There's a reason why Irish eyes are smiling—and its hospitality industry is beaming the most. 

That's because, according to the latest PwC European Cities Hotel Forecast, Dublin is expected to have the highest occupancy levels in Europe this year, as supply continues to outpace demand.

As the turmoil of the financial crisis is finally shaken out of the sector and the opportunity funds move on in search of fresh distress, the demographics of the owners are changing, too.  

PwC reported that Dublin topped the European city occupancy league in 2016 and would likely do the same this year, with an 83-percent rate expected. The city is forecast to be second, behind Porto, in terms of RevPAR growth, with 8.7 percent predicted this year and 7.4 percent next. 

“Dublin is looking very positive," said Jennifer Gillen, senior manager, PwC. And while its high occupancy rate deserves plaudits, it also signals that the city is in need of more inventory, something Gillen backed up. "One of the big issues with Dublin over the past 10 years has been the lack of new supply coming on stream," she said.

And while it could take some time, new hotels are expected to open. “Pre-recession and during the era of tax incentives, there were a lot of new hotels being built, some of which, outside Dublin, had no business case. Then, over the past 10 years, only a few hotels were built in the city, and now there are a lot of hotels in planning,” Gillen said.

What's Expected

She added that, in and around Dublin, there were plans for up to 80 prospective new hotel projects are in the pipeline. “Whether all of them come on stream remains to be seen," Gillen said. "The Dublin skyline is full of cranes again.”

New supply will remain small in 2017 with approximately 180 rooms being added as extensions to existing properties. In 2018, Savills expects approximately 1,500 net new rooms, accounting for more than 300 rooms. 2019 could then see the delivery of in excess of 2,000 rooms in Dublin.

Strong performance has meant interest from buyers. "There is a transition in buyers already. From 2012 to 2016 the vendors were largely distressed, or banks or NAMA and the buyers were private equity and opportunity funds and Dalata Hotel Group, which floated in March 2014 and acquired a lot of property," said Tom Barrett, director of hotels & leisure at Savills Dublin. “Blackstone Group and Patron Capital have now bought and sold and what you have now are groups in it for the long term, such as the owner/operators and then the longer-term core investors, such as Deka, and Singaporeans, such as Ascott.”

Priced Out?

The growth in interest has deterred some existing players. Dalata said last year that it was “close to being done in Ireland” in terms of acquisitions, as prices continued to rise and announced this year that it was looking to growth in the UK, instead. 

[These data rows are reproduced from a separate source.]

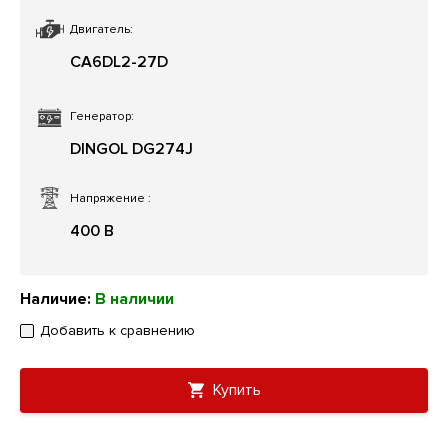
Двигатель:
CA6DL2-27D
Генератор:
DINGOL DG274J
Напряжение
:
400 В
Наличие:
В наличии
Добавить к сравнению
Купить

“In terms of volume, we see the markets being more normalised," Barrett said. "There’s still quite a lot of activity set to happen and we have a pent-up retirement sector who might have sold in 2000 and couldn’t in 2007, then survived the economic turmoil and now have equity back in their business and might like to exit. There’s certainly pent-up demand of people who want to get into the city.”

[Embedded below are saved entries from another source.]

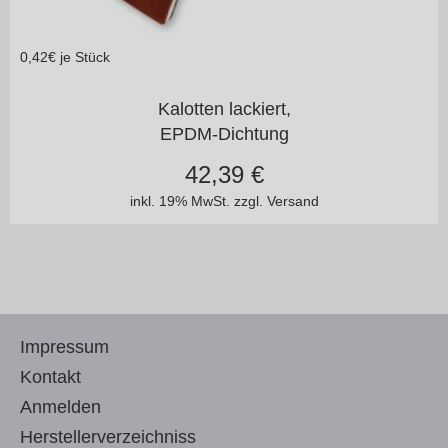
0,42
€ je Stück
in vielen Varianten
Kalotten lackiert,
EPDM-Dichtung
42,39
€
inkl. 19% MwSt.
zzgl. Versand
Impressum
Kontakt
Anmelden
Herstellerverzeichniss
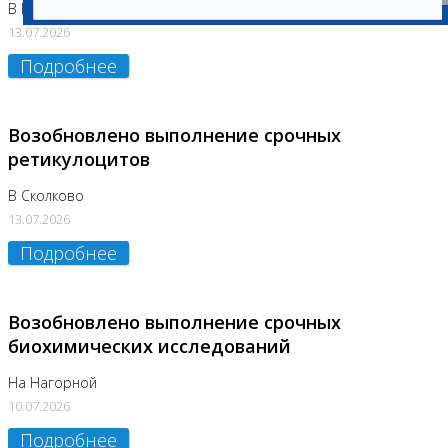
В Бутово
13.07.2026
Подробнее
Возобновлено выполнение срочных
ретикулоцитов
В Сколково
13.07.2026
Подробнее
Возобновлено выполнение срочных
биохимических исследований
На Нагорной
10.07.2026
Подробнее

On the edge of this demand are the global operators. “From a brand perspective, Dublin is light on brands," Barrett said. "There was an influx 15 years ago and they have now proven their ability in Dublin. Look at the Marriott/Starwood merger—they only have four properties in Ireland, two are outside Dublin, and are hugely under-represented. There is an appetite and a desire to be here.

“There is a whole generation and a type of hotel which has not yet come to Dublin," he said.

Katherine Doggrell is an editor at Hotel Analyst, the U.K.-based news analysis service for hotel investors.